[STORED DATA]

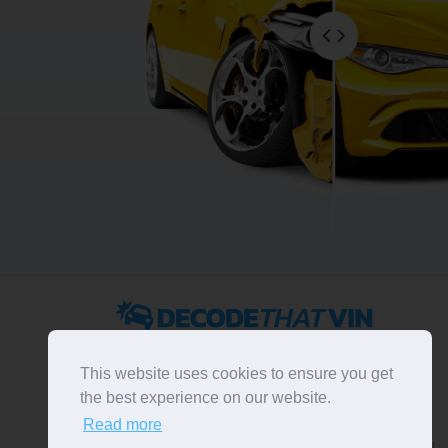
2022 ©
DecodeThatVIN
is a free universal VIN decoder.
Designed and executed by
RO-01-DEV
. All rights
This website uses cookies to ensure you get
reserved. Please notice that we do not take
the best experience on our website.
responsibility for inaccurate or incomplete results. All
Read more
trademarks, trade names, service marks, product names
and logos appearing on the site are the property of their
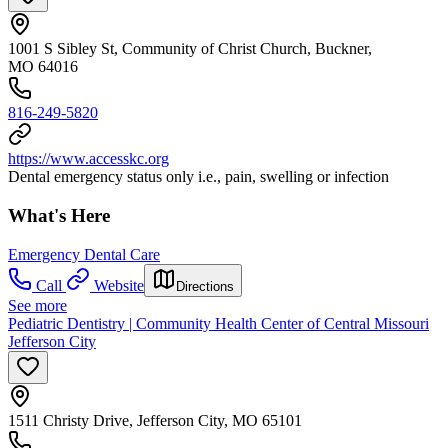
1001 S Sibley St, Community of Christ Church, Buckner,
MO 64016
816-249-5820
https://www.accesskc.org
Dental emergency status only i.e., pain, swelling or infection
What's Here
Emergency Dental Care
Call
Website
Directions
See more
Pediatric Dentistry | Community Health Center of Central Missouri
Jefferson City
1511 Christy Drive, Jefferson City, MO 65101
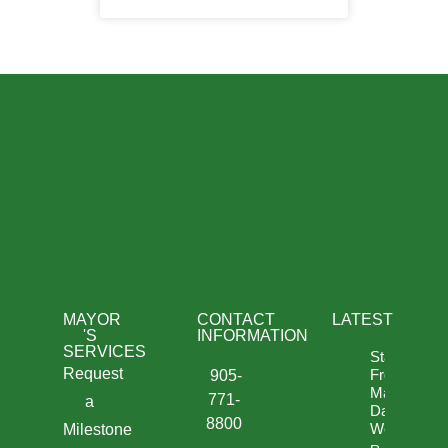
MAYOR
CONTACT
LATEST
'S
INFORMATION
SERVICES
Statement
Request
From
905-
Mayor
771-
a
David
8800
West
Milestone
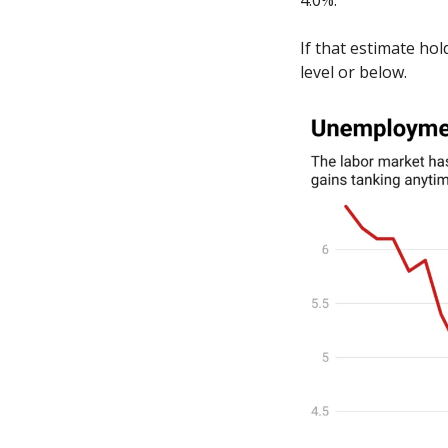
4.0%. 
If that estimate ho
level or below.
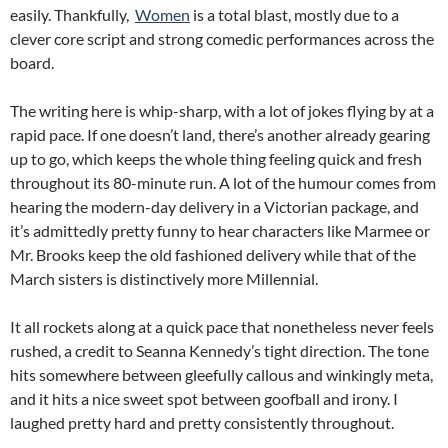
easily. Thankfully,
Women
is a total blast, mostly due to a
clever core script and strong comedic performances across the
board.
The writing here is whip-sharp, with a lot of jokes flying by at a
rapid pace. If one doesn’t land, there’s another already gearing
up to go, which keeps the whole thing feeling quick and fresh
throughout its 80-minute run. A lot of the humour comes from
hearing the modern-day delivery in a Victorian package, and
it’s admittedly pretty funny to hear characters like Marmee or
Mr. Brooks keep the old fashioned delivery while that of the
March sisters is distinctively more Millennial.
It all rockets along at a quick pace that nonetheless never feels
rushed, a credit to Seanna Kennedy’s tight direction. The tone
hits somewhere between gleefully callous and winkingly meta,
and it hits a nice sweet spot between goofball and irony. I
laughed pretty hard and pretty consistently throughout.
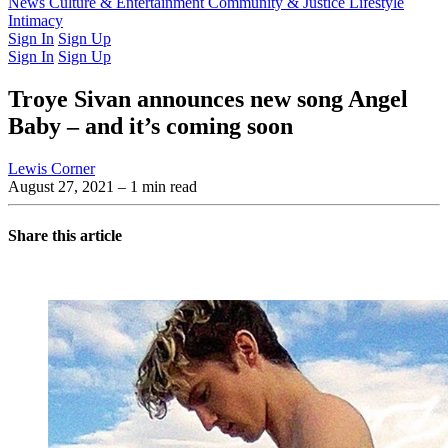
Latest Issue
News
Culture & Entertainment
Past Issues
From the Archive
Community & Justice
Lifestyle
Intimacy
Sign In
Sign Up
Sign In
Sign Up
Troye Sivan announces new song Angel
Baby – and it’s coming soon
Lewis Corner
August 27, 2021
– 1 min read
Share this article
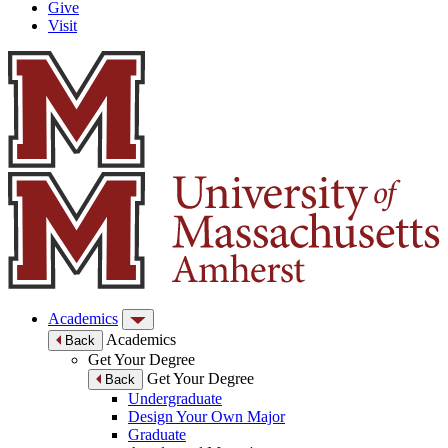
Give
Visit
Academics
Academics
Back
Get Your Degree
Get Your Degree
Back
Undergraduate
Design Your Own Major
Graduate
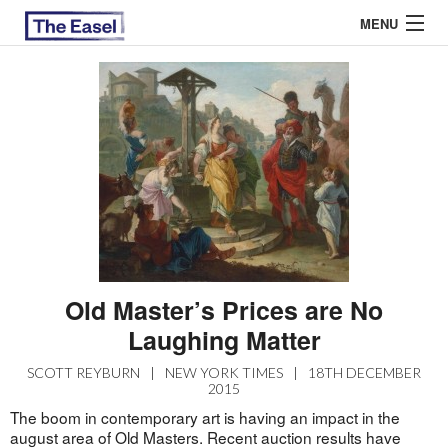
MENU
ABOUT US
ARCHIVES
EASEL ESSAYS
GUEST ESSAYS
MOST READ
Old Master’s Prices are No
Laughing Matter
SCOTT REYBURN
|
NEW YORK TIMES
|
18TH DECEMBER
2015
The boom in contemporary art is having an impact in the
august area of Old Masters. Recent auction results have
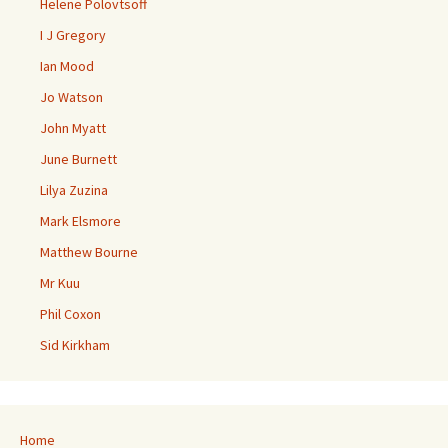
Helene Polovtsoff
I J Gregory
Ian Mood
Jo Watson
John Myatt
June Burnett
Lilya Zuzina
Mark Elsmore
Matthew Bourne
Mr Kuu
Phil Coxon
Sid Kirkham
Home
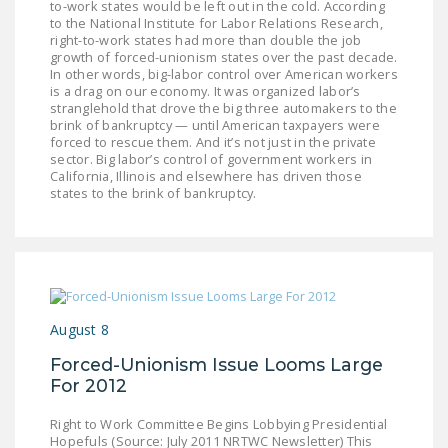
to-work states would be left out in the cold. According
to the National Institute for Labor Relations Research,
right-to-work states had more than double the job
growth of forced-unionism states over the past decade.
In other words, big-labor control over American workers
is a drag on our economy. It was organized labor’s
stranglehold that drove the big three automakers to the
brink of bankruptcy — until American taxpayers were
forced to rescue them. And it’s not just in the private
sector. Big labor’s control of government workers in
California, Illinois and elsewhere has driven those
states to the brink of bankruptcy.
August 8
Forced-Unionism Issue Looms Large
For 2012
Right to Work Committee Begins Lobbying Presidential
Hopefuls (Source: July 2011 NRTWC Newsletter) This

[/STORED DATA]

TRY IT
Drop every image, please, and write out the data above exactly as shown.

RESULT OF THE TASK
2022 ©
DecodeThatVIN
is a free universal VIN decoder.
Designed and executed by
RO-01-DEV
. All rights
This website uses cookies to ensure you get
reserved. Please notice that we do not take
the best experience on our website.
responsibility for inaccurate or incomplete results. All
Read more
trademarks, trade names, service marks, product names
and logos appearing on the site are the property of their
1001 S Sibley St, Community of Christ Church, Buckner,
MO 64016
816-249-5820
https://www.accesskc.org
Dental emergency status only i.e., pain, swelling or infection
What's Here
Emergency Dental Care
Call
Website
Directions
See more
Pediatric Dentistry | Community Health Center of Central Missouri
Jefferson City
1511 Christy Drive, Jefferson City, MO 65101
MAYOR
CONTACT
LATEST
'S
INFORMATION
SERVICES
Statement
Request
From
905-
Mayor
771-
a
David
8800
West
Milestone
4.0%. 
If that estimate ho
level or below.
easily. Thankfully,
Women
is a total blast, mostly due to a
clever core script and strong comedic performances across the
board.
The writing here is whip-sharp, with a lot of jokes flying by at a
rapid pace. If one doesn’t land, there’s another already gearing
up to go, which keeps the whole thing feeling quick and fresh
throughout its 80-minute run. A lot of the humour comes from
hearing the modern-day delivery in a Victorian package, and
it’s admittedly pretty funny to hear characters like Marmee or
Mr. Brooks keep the old fashioned delivery while that of the
March sisters is distinctively more Millennial.
It all rockets along at a quick pace that nonetheless never feels
rushed, a credit to Seanna Kennedy’s tight direction. The tone
hits somewhere between gleefully callous and winkingly meta,
and it hits a nice sweet spot between goofball and irony. I
laughed pretty hard and pretty consistently throughout.
Latest Issue
News
Culture & Entertainment
Past Issues
From the Archive
Community & Justice
Lifestyle
Intimacy
Sign In
Sign Up
Sign In
Sign Up
Troye Sivan announces new song Angel
Baby – and it’s coming soon
Lewis Corner
August 27, 2021
– 1 min read
Share this article
Give
Visit
Academics
Academics
Back
Get Your Degree
Get Your Degree
Back
Undergraduate
Design Your Own Major
Graduate
MENU
ABOUT US
ARCHIVES
EASEL ESSAYS
GUEST ESSAYS
MOST READ
Old Master’s Prices are No
Laughing Matter
SCOTT REYBURN
|
NEW YORK TIMES
|
18TH DECEMBER
2015
The boom in contemporary art is having an impact in the
august area of Old Masters. Recent auction results have
Helene Polovtsoff
I J Gregory
Ian Mood
Jo Watson
John Myatt
June Burnett
Lilya Zuzina
Mark Elsmore
Matthew Bourne
Mr Kuu
Phil Coxon
Sid Kirkham
Home
to-work states would be left out in the cold. According
to the National Institute for Labor Relations Research,
right-to-work states had more than double the job
growth of forced-unionism states over the past decade.
In other words, big-labor control over American workers
is a drag on our economy. It was organized labor’s
stranglehold that drove the big three automakers to the
brink of bankruptcy — until American taxpayers were
forced to rescue them. And it’s not just in the private
sector. Big labor’s control of government workers in
California, Illinois and elsewhere has driven those
states to the brink of bankruptcy.
August 8
Forced-Unionism Issue Looms Large
For 2012
Right to Work Committee Begins Lobbying Presidential
Hopefuls (Source: July 2011 NRTWC Newsletter) This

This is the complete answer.